James Dunnigan is a poet, scholar and fishmonger from Montreal. His first book of poems, The Stained Glass Sequence, won the Frog Hollow Chapbook Competition in 2018. A second chapbook, Wine and Fire, is forthcoming with Cactus Press.
Photo credit: Luc Robitaille @ Robitaille Photo
How does a poem begin?
With words. I’m really being serious. The best way to find if not an opening line then an opening into a potential poem, I find, is a method I call the prise au vif, or ‘catching raw’. It’s not my method exactly but one I’ve learned to practice over years of discussion with poets Bryan Sentes and George Slobodzian. One vivid example of this method in practice, to my memory, was an afternoon when I was sitting with George on his balcony one summer, the both of us sunburnt, drinking beer. George spots an unsettlingly large wasp in the pine tree in front of us.
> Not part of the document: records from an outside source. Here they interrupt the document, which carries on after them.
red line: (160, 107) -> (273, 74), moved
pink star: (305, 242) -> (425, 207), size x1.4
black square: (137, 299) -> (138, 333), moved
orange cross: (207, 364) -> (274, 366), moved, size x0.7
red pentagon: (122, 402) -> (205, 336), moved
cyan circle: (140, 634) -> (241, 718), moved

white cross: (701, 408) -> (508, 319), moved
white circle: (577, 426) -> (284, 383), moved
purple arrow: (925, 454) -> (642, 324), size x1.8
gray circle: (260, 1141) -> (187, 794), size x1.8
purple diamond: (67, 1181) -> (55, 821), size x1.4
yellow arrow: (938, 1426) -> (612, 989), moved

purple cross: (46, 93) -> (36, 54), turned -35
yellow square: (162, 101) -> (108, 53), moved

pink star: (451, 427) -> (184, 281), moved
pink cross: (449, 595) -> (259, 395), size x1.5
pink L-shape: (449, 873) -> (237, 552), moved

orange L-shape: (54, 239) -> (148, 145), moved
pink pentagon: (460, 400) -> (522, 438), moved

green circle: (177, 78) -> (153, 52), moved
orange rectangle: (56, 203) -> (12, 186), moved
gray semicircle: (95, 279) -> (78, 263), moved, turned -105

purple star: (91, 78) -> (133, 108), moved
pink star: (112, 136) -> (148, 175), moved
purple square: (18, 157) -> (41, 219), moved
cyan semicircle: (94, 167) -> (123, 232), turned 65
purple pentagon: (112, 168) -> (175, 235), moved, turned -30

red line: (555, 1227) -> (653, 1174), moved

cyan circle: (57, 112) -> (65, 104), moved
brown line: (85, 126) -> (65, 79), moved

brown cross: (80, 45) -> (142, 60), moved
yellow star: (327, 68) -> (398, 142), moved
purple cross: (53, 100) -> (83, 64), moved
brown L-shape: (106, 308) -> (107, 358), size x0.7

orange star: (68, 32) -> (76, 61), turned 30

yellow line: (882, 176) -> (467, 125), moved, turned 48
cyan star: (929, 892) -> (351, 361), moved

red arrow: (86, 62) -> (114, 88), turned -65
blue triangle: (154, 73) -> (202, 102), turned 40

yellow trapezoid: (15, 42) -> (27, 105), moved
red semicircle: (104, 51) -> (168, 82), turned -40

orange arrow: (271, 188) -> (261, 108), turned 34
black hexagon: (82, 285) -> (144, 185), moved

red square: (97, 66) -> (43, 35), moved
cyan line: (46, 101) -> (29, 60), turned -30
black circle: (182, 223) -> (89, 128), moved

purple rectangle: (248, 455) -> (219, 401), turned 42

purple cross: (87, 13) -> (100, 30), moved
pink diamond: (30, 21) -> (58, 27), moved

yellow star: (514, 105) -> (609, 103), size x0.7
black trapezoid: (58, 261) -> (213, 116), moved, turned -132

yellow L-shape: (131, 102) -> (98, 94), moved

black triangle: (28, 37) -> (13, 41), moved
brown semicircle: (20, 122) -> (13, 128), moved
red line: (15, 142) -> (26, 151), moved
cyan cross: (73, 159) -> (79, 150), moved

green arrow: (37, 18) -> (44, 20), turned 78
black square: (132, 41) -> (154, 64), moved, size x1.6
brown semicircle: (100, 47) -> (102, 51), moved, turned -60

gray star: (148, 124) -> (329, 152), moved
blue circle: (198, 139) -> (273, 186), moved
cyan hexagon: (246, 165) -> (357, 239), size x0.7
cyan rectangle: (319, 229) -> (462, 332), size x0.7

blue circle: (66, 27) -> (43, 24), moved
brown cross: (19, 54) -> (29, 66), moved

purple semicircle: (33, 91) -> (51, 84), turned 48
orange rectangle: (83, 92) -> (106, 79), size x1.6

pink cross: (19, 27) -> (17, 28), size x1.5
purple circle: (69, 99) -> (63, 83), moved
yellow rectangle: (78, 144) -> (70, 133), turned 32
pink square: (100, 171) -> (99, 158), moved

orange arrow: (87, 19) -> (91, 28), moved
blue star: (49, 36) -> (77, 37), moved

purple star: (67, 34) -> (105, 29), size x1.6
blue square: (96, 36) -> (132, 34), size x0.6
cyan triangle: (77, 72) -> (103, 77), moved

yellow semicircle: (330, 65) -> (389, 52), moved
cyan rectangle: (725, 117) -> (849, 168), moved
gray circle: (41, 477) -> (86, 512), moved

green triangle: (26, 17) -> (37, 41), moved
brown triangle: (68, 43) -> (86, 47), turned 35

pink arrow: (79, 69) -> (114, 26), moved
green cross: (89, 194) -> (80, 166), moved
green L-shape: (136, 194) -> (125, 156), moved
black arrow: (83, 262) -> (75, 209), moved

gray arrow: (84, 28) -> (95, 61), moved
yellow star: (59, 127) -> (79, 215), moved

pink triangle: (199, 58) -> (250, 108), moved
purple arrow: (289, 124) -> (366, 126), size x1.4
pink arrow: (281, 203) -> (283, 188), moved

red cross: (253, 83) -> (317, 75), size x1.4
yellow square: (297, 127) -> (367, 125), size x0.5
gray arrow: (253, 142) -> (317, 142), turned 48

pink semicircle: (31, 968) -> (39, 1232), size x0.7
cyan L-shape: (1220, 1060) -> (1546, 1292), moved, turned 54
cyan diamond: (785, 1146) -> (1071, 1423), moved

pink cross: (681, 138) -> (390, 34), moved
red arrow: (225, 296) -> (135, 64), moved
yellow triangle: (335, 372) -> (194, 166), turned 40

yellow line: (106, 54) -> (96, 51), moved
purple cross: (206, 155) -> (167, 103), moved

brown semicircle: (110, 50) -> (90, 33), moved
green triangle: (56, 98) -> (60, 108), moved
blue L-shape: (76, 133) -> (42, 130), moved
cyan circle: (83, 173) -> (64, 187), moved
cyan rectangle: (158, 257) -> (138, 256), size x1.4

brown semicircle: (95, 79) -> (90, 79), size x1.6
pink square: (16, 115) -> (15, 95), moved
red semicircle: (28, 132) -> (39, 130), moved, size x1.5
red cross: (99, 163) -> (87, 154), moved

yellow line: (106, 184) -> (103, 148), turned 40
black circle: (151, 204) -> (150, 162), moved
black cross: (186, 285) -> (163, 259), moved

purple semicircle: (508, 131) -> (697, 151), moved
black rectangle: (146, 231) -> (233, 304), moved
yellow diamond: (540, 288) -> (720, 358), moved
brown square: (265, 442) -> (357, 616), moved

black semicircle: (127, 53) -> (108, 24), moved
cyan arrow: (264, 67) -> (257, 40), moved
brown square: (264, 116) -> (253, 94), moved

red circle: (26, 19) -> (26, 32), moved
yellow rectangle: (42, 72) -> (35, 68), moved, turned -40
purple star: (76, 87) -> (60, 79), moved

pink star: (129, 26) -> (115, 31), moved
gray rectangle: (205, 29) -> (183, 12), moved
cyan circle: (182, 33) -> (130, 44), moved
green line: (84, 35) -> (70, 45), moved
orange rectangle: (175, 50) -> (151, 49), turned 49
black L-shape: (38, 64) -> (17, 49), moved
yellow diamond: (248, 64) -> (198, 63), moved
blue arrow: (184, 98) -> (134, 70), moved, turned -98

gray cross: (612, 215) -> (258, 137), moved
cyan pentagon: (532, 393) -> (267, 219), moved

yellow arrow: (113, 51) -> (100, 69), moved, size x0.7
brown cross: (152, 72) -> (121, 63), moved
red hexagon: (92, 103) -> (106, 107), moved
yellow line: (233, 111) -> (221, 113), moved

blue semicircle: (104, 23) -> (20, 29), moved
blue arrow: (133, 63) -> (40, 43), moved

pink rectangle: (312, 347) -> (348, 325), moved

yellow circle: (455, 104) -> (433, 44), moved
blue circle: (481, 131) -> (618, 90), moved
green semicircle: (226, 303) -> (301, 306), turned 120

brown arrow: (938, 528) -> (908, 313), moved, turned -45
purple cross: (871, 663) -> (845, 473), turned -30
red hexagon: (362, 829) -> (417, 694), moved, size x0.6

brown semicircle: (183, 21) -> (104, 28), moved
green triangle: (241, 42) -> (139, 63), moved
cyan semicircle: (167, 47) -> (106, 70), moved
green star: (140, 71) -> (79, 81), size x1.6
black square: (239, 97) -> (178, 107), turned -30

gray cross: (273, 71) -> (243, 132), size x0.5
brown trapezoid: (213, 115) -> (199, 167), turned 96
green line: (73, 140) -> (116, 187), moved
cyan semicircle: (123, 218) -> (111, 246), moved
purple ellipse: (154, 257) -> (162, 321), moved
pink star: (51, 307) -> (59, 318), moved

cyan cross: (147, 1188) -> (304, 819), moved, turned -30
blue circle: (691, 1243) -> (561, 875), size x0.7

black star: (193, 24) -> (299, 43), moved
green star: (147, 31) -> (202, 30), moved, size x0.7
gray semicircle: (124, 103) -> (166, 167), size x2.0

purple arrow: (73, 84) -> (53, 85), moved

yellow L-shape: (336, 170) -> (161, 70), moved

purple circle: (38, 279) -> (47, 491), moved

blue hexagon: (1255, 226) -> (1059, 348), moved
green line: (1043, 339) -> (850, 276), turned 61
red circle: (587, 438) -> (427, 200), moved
He points this out to me saying something like “man, look at those wasps”. Then he sort of smiles and starts to reword it out loud, slowly: “wasps among the pine cones (…) wasps/ among the pine/cones (…) wasps among/dry pine cones (…) under afternoon airplanes” sort of playing with it, and if it’s good enough he’ll put it down on paper. The observation or thing observed doesn’t even have to be “poetic” in itself. You don’t need to be in a heightened state to get there, though we both certainly had something of a glow on that afternoon. It’s just a technique you learn, like embroidery or filleting a fish or mindfulness or jumping turnstiles. It’s the articulation of it, the deployment of it in language, via the notational system of the line, that makes it poetry.